In 2015, China pumped $103 billion into its domestic renewable energy sector—around 36 percent of all new dollars invested in renewables globally that year (and more than twice the United States’ investment). Most of these dollars went to utility-scale projects, including 29 gigawatts of onshore wind capacity and 16 gigawatts of solar PV projects. 3.5 million of the world’s 8.1 million renewable energy jobs are in China.

Last week’s announcement also included a new goal of a 15-percent share of renewables in the country’s energy mix by 2020. As U.S. climate ambition threatens to wane, hitting this goal would offer much-needed confidence in global climate action—a movement necessarily stitched together by large economies’ efforts and investments.

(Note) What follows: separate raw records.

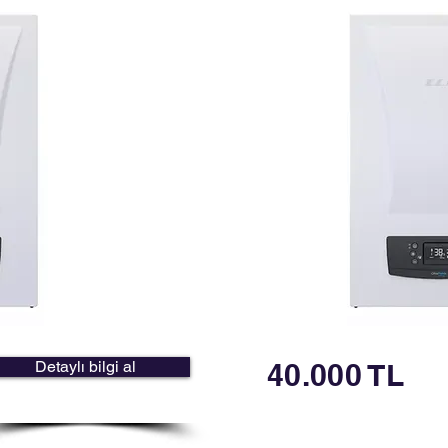
Detaylı bilgi al
40.000 TL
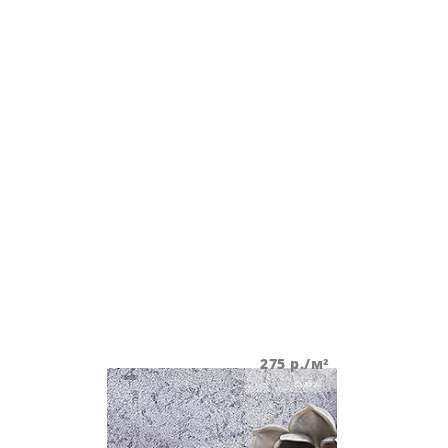
275
р./м²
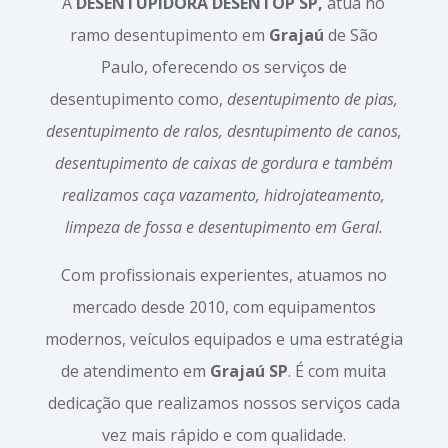
A
DESENTUPIDORA DESENTOP SP,
atua no
ramo desentupimento em
Grajaú
de São
Paulo, oferecendo os serviços de
desentupimento como,
desentupimento de pias,
desentupimento de ralos, desntupimento de canos,
desentupimento de caixas de gordura e também
realizamos caça vazamento, hidrojateamento,
limpeza de fossa e desentupimento em Geral.
Com profissionais experientes, atuamos no
mercado desde 2010, com equipamentos
modernos, veículos equipados e uma estratégia
de atendimento em
Grajaú SP
. É com muita
dedicação que realizamos nossos serviços cada
vez mais rápido e com qualidade.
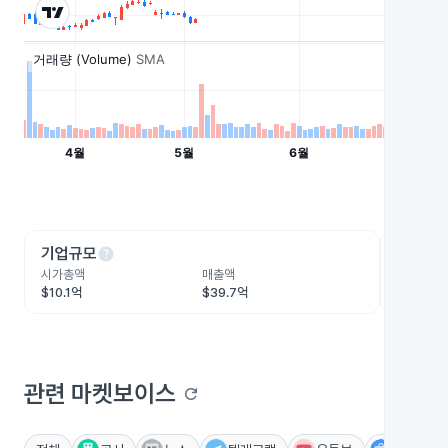
help
he
기업규모
수익성
시가총액
매출액
영업이익
$10.1억
$39.7억
$8,730
관련 마켓보이스
refresh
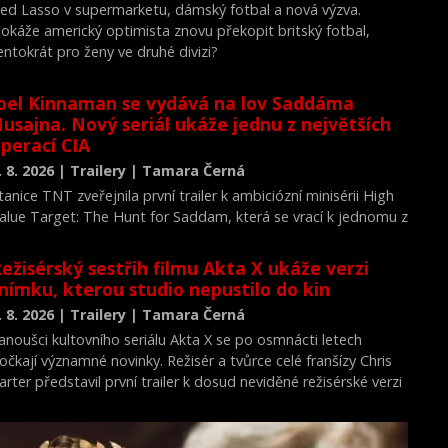
ed Lasso v supermarketu, dámský fotbal a nová výzva.
okáže americký optimista znovu překopit britský fotbal,
entokrát pro ženy ve druhé divizi?
oel Kinnaman se vydává na lov Saddáma
usajna. Nový seriál ukáže jednu z největších
perací CIA
. 8. 2026 | Trailery | Tamara Černá
tanice TNT zveřejnila první trailer k ambiciózní minisérii High
alue Target: The Hunt for Saddam, která se vrací k jednomu z
ejvýznamnějších okamžiků novodobých dějin.
ežisérský sestřih filmu Akta X ukáže verzi
nímku, kterou studio nepustilo do kin
. 8. 2026 | Trailery | Tamara Černá
anoušci kultovního seriálu Akta X se po osmnácti letech
očkají významné novinky. Režisér a tvůrce celé franšízy Chris
arter představil první trailer k dosud neviděné režisérské verzi
ilmu Akta X: Chci uvěřit.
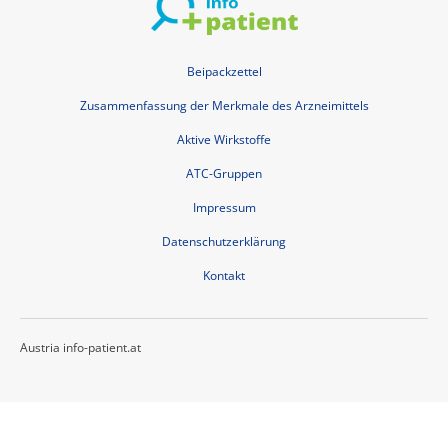
Beipackzettel
Zusammenfassung der Merkmale des Arzneimittels
Aktive Wirkstoffe
ATC-Gruppen
Impressum
Datenschutzerklärung
Kontakt
Austria info-patient.at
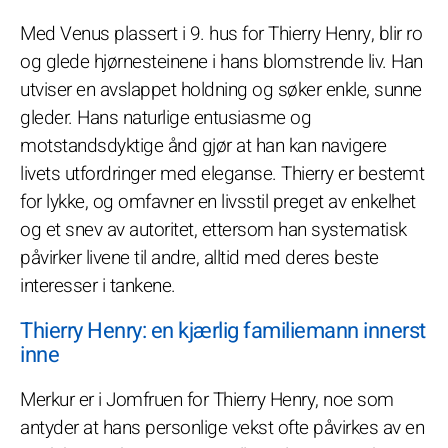
Med Venus plassert i 9. hus for Thierry Henry, blir ro
og glede hjørnesteinene i hans blomstrende liv. Han
utviser en avslappet holdning og søker enkle, sunne
gleder. Hans naturlige entusiasme og
motstandsdyktige ånd gjør at han kan navigere
livets utfordringer med eleganse. Thierry er bestemt
for lykke, og omfavner en livsstil preget av enkelhet
og et snev av autoritet, ettersom han systematisk
påvirker livene til andre, alltid med deres beste
interesser i tankene.
Thierry Henry: en kjærlig familiemann innerst
inne
Merkur er i Jomfruen for Thierry Henry, noe som
antyder at hans personlige vekst ofte påvirkes av en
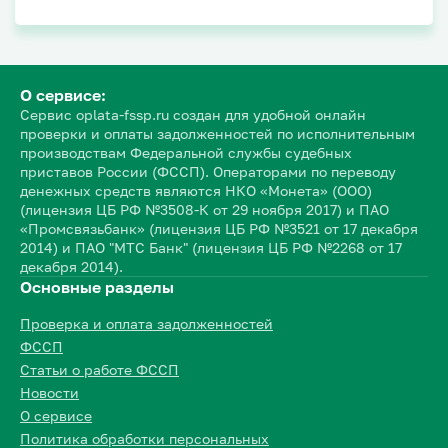
О сервисе:
Сервис oplata-fssp.ru создан для удобной онлайн
проверки и оплаты задолженностей по исполнительным
производствам Федеральной службы судебных
приставов России (ФССП). Операторами по переводу
денежных средств являются НКО «Монета» (ООО)
(лицензия ЦБ РФ №3508-К от 29 ноября 2017) и ПАО
«Промсвязьбанк» (лицензия ЦБ РФ №3521 от 17 декабря
2014) и ПАО "МТС Банк" (лицензия ЦБ РФ №2268 от 17
декабря 2014).
Основные разделы
Проверка и оплата задолженностей
ФССП
Статьи о работе ФССП
Новости
О сервисе
Политика обработки персональных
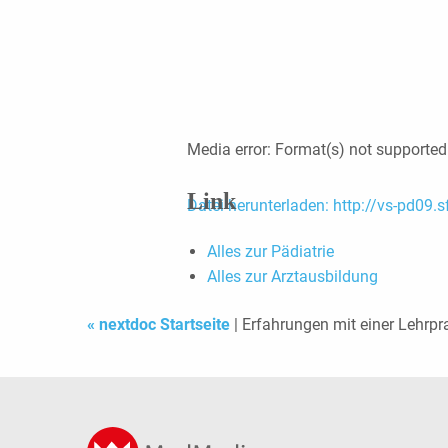
Media error: Format(s) not supported
Link
Datei herunterladen: http://vs-pd
Alles zur Pädiatrie
Alles zur Arztausbildung
00:00
« nextdoc Startseite
| Erfahrungen mit einer Lehrpra
Pfeiltasten Hoch/Runter benutzen, um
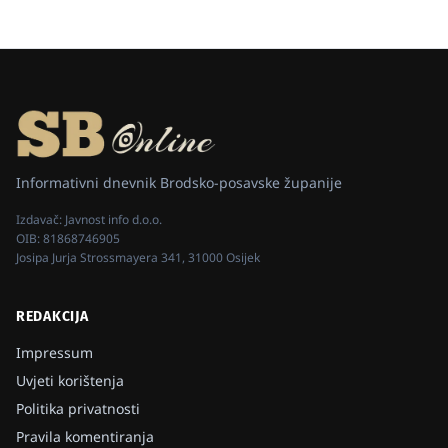
Informativni dnevnik Brodsko-posavske županije
Izdavač:
Javnost info d.o.o.
OIB:
81868746905
Josipa Jurja Strossmayera 341, 31000 Osijek
REDAKCIJA
Impressum
Uvjeti korištenja
Politika privatnosti
Pravila komentiranja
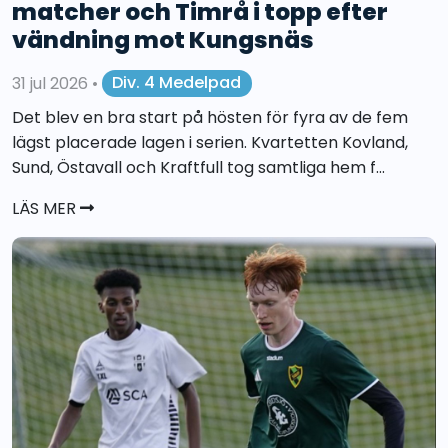
matcher och Timrå i topp efter
vändning mot Kungsnäs
31 jul 2026
•
Div. 4 Medelpad
Det blev en bra start på hösten för fyra av de fem
lägst placerade lagen i serien. Kvartetten Kovland,
Sund, Östavall och Kraftfull tog samtliga hem f...
LÄS MER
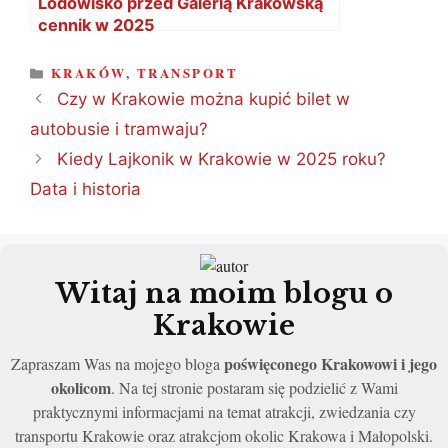
Lodowisko przed Galerią Krakowską
cennik w 2025
KATEGORIE
KRAKÓW
,
TRANSPORT
Czy w Krakowie można kupić bilet w
autobusie i tramwaju?
Kiedy Lajkonik w Krakowie w 2025 roku?
Data i historia
Witaj na moim blogu o
Krakowie
poświęconego Krakowowi i jego
Zapraszam Was na mojego bloga
okolicom
. Na tej stronie postaram się podzielić z Wami
praktycznymi informacjami na temat atrakcji, zwiedzania czy
transportu Krakowie oraz atrakcjom okolic Krakowa i Małopolski.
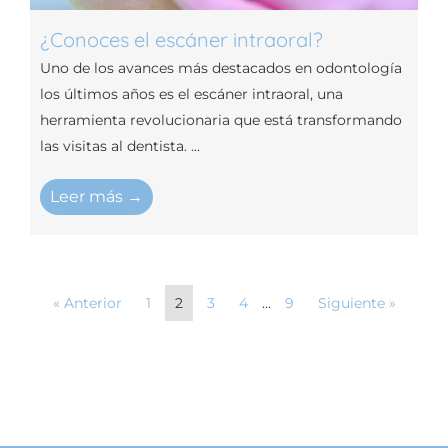
¿Conoces el escáner intraoral?
Uno de los avances más destacados en odontología
los últimos años es el escáner intraoral, una
herramienta revolucionaria que está transformando
las visitas al dentista. ...
Leer más →
« Anterior
1
2
3
4
…
9
Siguiente »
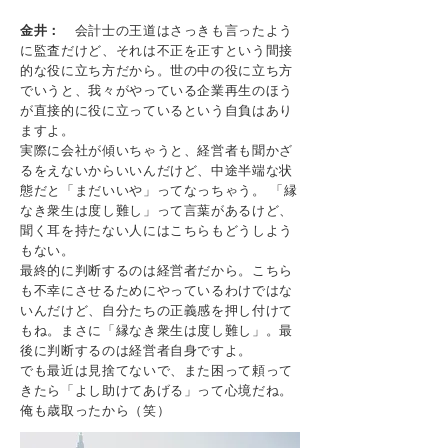
金井：
会計士の王道はさっきも言ったよう
に監査だけど、それは不正を正すという間接
的な役に立ち方だから。世の中の役に立ち方
でいうと、我々がやっている企業再生のほう
が直接的に役に立っているという自負はあり
ますよ。
実際に会社が傾いちゃうと、経営者も聞かざ
るをえないからいいんだけど、中途半端な状
態だと「まだいいや」ってなっちゃう。 「縁
なき衆生は度し難し」って言葉があるけど、
聞く耳を持たない人にはこちらもどうしよう
もない。
最終的に判断するのは経営者だから。こちら
も不幸にさせるためにやっているわけではな
いんだけど、自分たちの正義感を押し付けて
もね。まさに「縁なき衆生は度し難し」。最
後に判断するのは経営者自身ですよ。
でも最近は見捨てないで、また困って頼って
きたら「よし助けてあげる」って心境だね。
俺も歳取ったから（笑）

Recent high-level signals have helped clarify Beijing’s clean energy and sustainability ambitions. Last year’s master Five-Year Plan saw the first introduction of a cap on energy consumption: 5 billion tons of standard coal equivalent for 2020. If China follows through on the vision laid out in the FYP, the World Resources Institute estimates the country will see a 48-percent reduction in its ratio of CO2 emissions to GDP by 2020, compared to 2005 levels. As part of its commitment to the Paris Agreement, by 2030, China has pledged to reduce this figure by 60–65 percent by 2030. Beijing has also begun to crack down on fossil-fuel subsidies, especially with respect to gas taxes.

Domestic efforts are only one side of the story, though: Much of the financial and political capital to be found in clean energy comes in the form of overseas investments. Last year, China invested more than $32 billion in green technology abroad—a 60-percent increase over the previous year, according to the Institute for Energy Economics and Financial Analysis. The investments included 11 deals over $1 billion. As is the case with its domestic investments, China leads the world in renewables spending abroad.

There are caveats to be had here. In 2015, China brought online around 40 gigawatts of coal and gas power. The country’s overseas spending in the renewables sector must be weighed against its investments in old-fashioned dirty energy, too. We live in a world of energy gaps, and much of China’s development finance in the energy sector has prioritized power generation and connecting people to a grid, regardless of the generating source.

As a result, the country invested at least $28 billion in global coal projects between 2007 and 2014. As Boston University professor Kevin Gallagher and colleagues wrote last year, “Chinese development banks are heavily exposed to climate and social risk. China’s energy loans are highly concentrated in fossil fuel extraction and power generation, especially coal.”

Domestically, too, China will still generate a good chunk of its electricity from coal for the foreseeable future. Installed capacity is never the same thing as energy mix, and as of last year, the country has committed to raising its renewable share to only 20 percent by 2030. (Last week’s 15-percent announcement provides a benchmark to hit along the way.) Given Beijing’s challenges with overcapacity and curtailment, realizing these targets will require more than just deep pockets. Bloomberg New Energy Finance predicts the country’s coal generation will peak around 2025. The energy Five-Year Plan set an energy-mix coal goal of 58 percent by 2020.

China’s role in the energy sector must always be understood in terms of its sheer size: Change comes slowly, but when it does, it is often titanic in scale. Whether Beijing can successfully decouple its emissions from economic growth at this stage in development remains an open question—but if its newly announced intentions are any indication, it’s safe to say it’s confident it can. And if the bets pay off, they’ll offer the kind of sustainable development success stories a world wishing to respond to a changing climate sorely needs.